Em comparação com o destino de muitas das leis e costumes associados à tradição judaica, parece que nenhuma é praticada por um segmento tão amplo de judeus contemporâneos como o Seder de Pessach. Muito depois de outros aspectos da tradição judaica perderem seu significado para muitos judeus contemporâneos, o Seder de Pessach permanece significativo. Pode ser que seja porque o Seder de Pessach personifica o mecanismo cultural e educacional essencial que garantiu a continuidade da existência judaica ao longo das gerações.
O aspecto central do Seder é o relato da história do êxodo do Egito.
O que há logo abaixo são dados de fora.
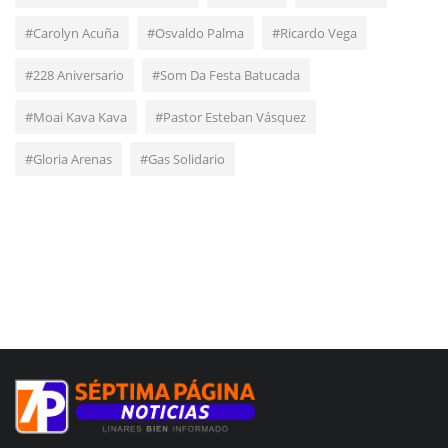
#Carolyn Acuña
#Osvaldo Palma
#Ricardo Vega
#228 Aniversario
#Som Da Festa Batucada
#Moai Kava Kava
#Pastor Esteban Vásquez
#Gloria Arenas
#Gas Solidario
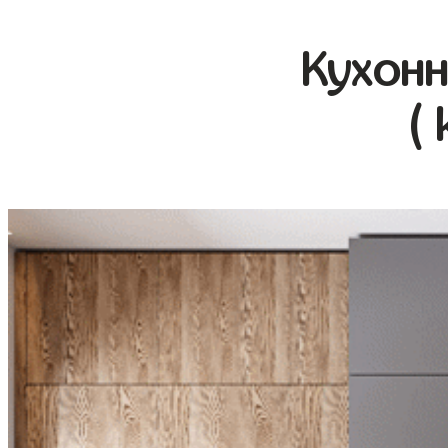
Кухонн
(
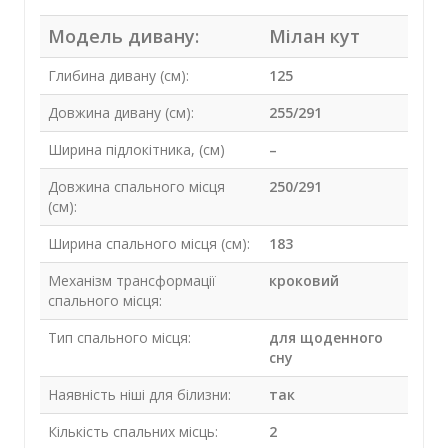
Модель дивану:
Мілан кут
Глибина дивану (см):
125
Довжина дивану (см):
255/291
Ширина підлокітника, (см)
–
Довжина спального місця
250/291
(см):
Ширина спального місця (см):
183
Механізм трансформації
кроковий
спального місця:
Тип спального місця:
для щоденного
сну
Наявність ніші для білизни:
так
Кількість спальних місць:
2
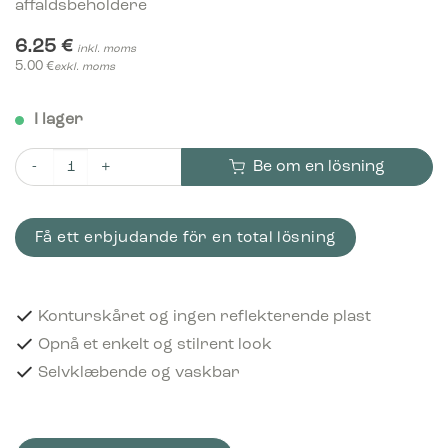
affaldsbeholdere
6.25
€
inkl. moms
5.00
€
exkl. moms
I lager
Be om en lösning
Piktogram Cans 15x15 cm Konturskåret Hvid mängd
Få ett erbjudande för en total lösning
Konturskåret og ingen reflekterende plast
Opnå et enkelt og stilrent look
Selvklæbende og vaskbar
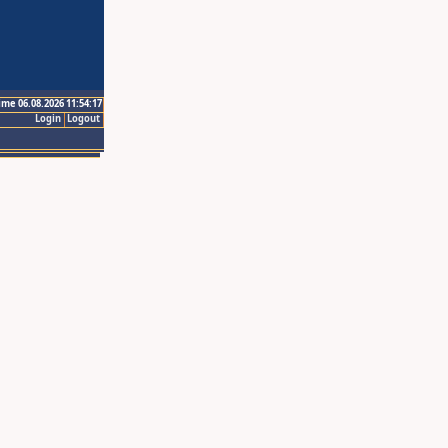
ime 06.08.2026 11:54:17
Login
Logout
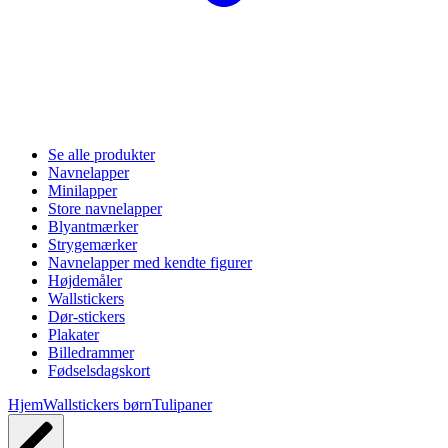
Se alle produkter
Navnelapper
Minilapper
Store navnelapper
Blyantmærker
Strygemærker
Navnelapper med kendte figurer
Højdemåler
Wallstickers
Dør-stickers
Plakater
Billedrammer
Fødselsdagskort
Hjem
Wallstickers børn
Tulipaner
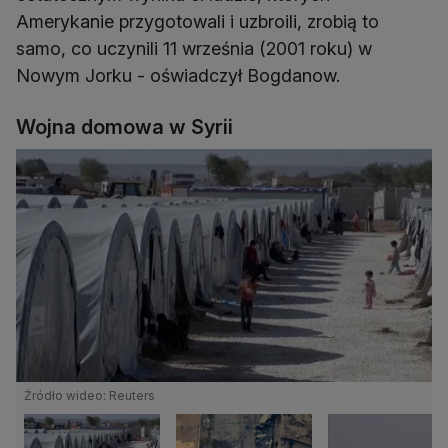
Amerykanie przygotowali i uzbroili, zrobią to
samo, co uczynili 11 września (2001 roku) w
Nowym Jorku - oświadczył Bogdanow.
Wojna domowa w Syrii
Źródło wideo: Reuters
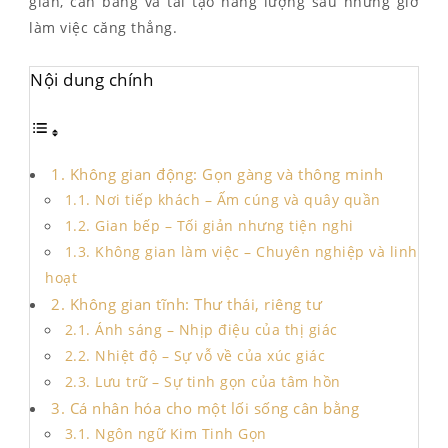
giãn, cân bằng và tái tạo năng lượng sau những giờ
làm việc căng thẳng.
Nội dung chính
1. Không gian động: Gọn gàng và thông minh
1.1. Nơi tiếp khách – Ấm cúng và quây quần
1.2. Gian bếp – Tối giản nhưng tiện nghi
1.3. Không gian làm việc – Chuyên nghiệp và linh
hoạt
2. Không gian tĩnh: Thư thái, riêng tư
2.1. Ánh sáng – Nhịp điệu của thị giác
2.2. Nhiệt độ – Sự vỗ về của xúc giác
2.3. Lưu trữ – Sự tinh gọn của tâm hồn
3. Cá nhân hóa cho một lối sống cân bằng
3.1. Ngôn ngữ Kim Tinh Gọn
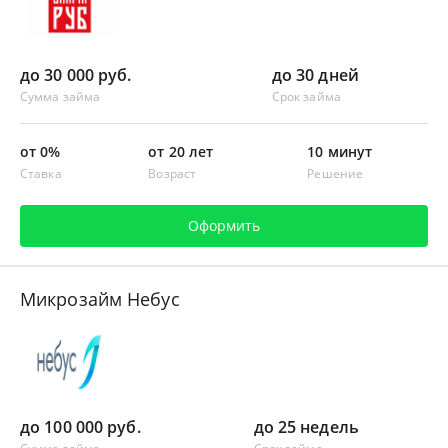
до 30 000 руб.
до 30 дней
Сумма займа
Срок займа
от 0%
от 20 лет
10 минут
Ставка
Возраст
Решение
Оформить
Микрозайм Небус
до 100 000 руб.
до 25 недель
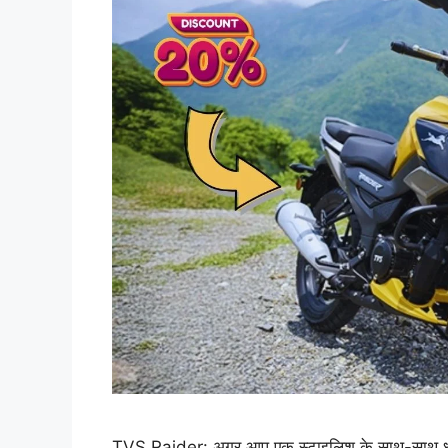
TVS Raider: अगर आप एक स्टाइलिश के साथ-साथ धमाक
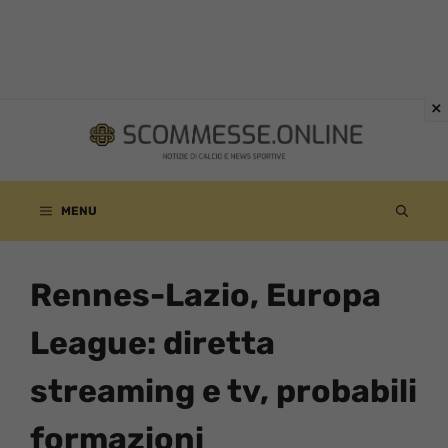
Vai
al
contenuto
MENU
Rennes-Lazio, Europa
League: diretta
streaming e tv, probabili
formazioni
Mais especificamente, o Seder de Pessach é o cumprimento do mandamento bíblico mencionado em Êxodo 13, 8: “E naquele dia você dirá a seu filho, pois este Deus nos tirou da Terra do Egito”. Pode-se perguntar, o que especificamente é um obrigado a “dizer” seu filho “naquele dia”? O que é “aquele dia” em que ele ou ela é obrigado a contar a história? E finalmente: qual é o caráter e propósito da história a ser contada? A resposta a essas perguntas é encontrada no mesmo capítulo do livro de Êxodo, no qual esse versículo é tirado, e, de fato, o delineamento dessa resposta nos fornece uma compreensão clara do mecanismo da continuidade judaica através dos tempos.
E será quando Deus te trouxer para a terra que foi prometida aos teus antepassados. Você deve realizar este serviço neste mês. E você dirá a seu filho neste dia, dizendo: porque Deus me fez quando saí do Egito. E você terá como um sinal em sua mão e uma lembrança entre seus olhos para que o ensino de Deus esteja em seus lábios. E passará no dia seguinte que quando seu filho perguntar o que é isso, você dirá a ele, com uma mão forte, que Deus nos tirou do Egito da casa da servidão ”.
Primeiro, notamos que o comando para contar a história do êxodo é dado em um passado que já foi “presente”; isto é, no atual “presente” do êxodo do Egito ao qual uma geração inteira foi testemunha. Mas o comando em si abrange um período de tempo que inclui não apenas aquele “presente”, mas também um “futuro” em que os filhos dessa geração já terão entrado na terra de Israel. É neste futuro, com a atuação do “serviço” que inclui uma reconstrução da véspera que precede o êxodo, que a curiosidade da geração das crianças é despertada para confrontar seus pais com questões relativas ao passado e ao passado de seus filhos, seu povo. A pessoa é particularmente obrigada a contar a história do êxodo somente depois que os filhos se voltam para seus pais e perguntam “o que é isso” (referindo-se a essa reencenação ritual). A história do êxodo do Egito, conforme construída no texto bíblico acima, parece, nesse sentido, ser transmitida no contexto de um diálogo entre gerações que é despertado pelo questionamento das crianças.
Claramente, o ponto de contar a história do êxodo é trazer para o âmbito da consciência de uma geração posterior tudo o que aconteceu anteriormente, na época do próprio êxodo. Isto, aparentemente, é o que o relato da Hagadá queria dizer quando ordenava, em relação ao Seder de Pessach: “Em cada geração, somos obrigados a ver a si mesmo como se também tivéssemos saído do Egito”
A questão não é que os judeus das gerações posteriores experimentem diretamente o que seus antepassados já haviam experimentado na época do êxodo. Isso seria impossível. Mas antes, a história do êxodo, contada pela geração anterior, deve tornar-se parte da consciência da geração posterior, que a geração posterior não poderia conceber de si mesma, como acontece, sem recorrer à compreensão de que sua presente existência e o caráter são, de algum modo, o produto dos eventos fatídicos que aconteceram anteriormente e que são subsequentemente contados e recontados ao longo das gerações.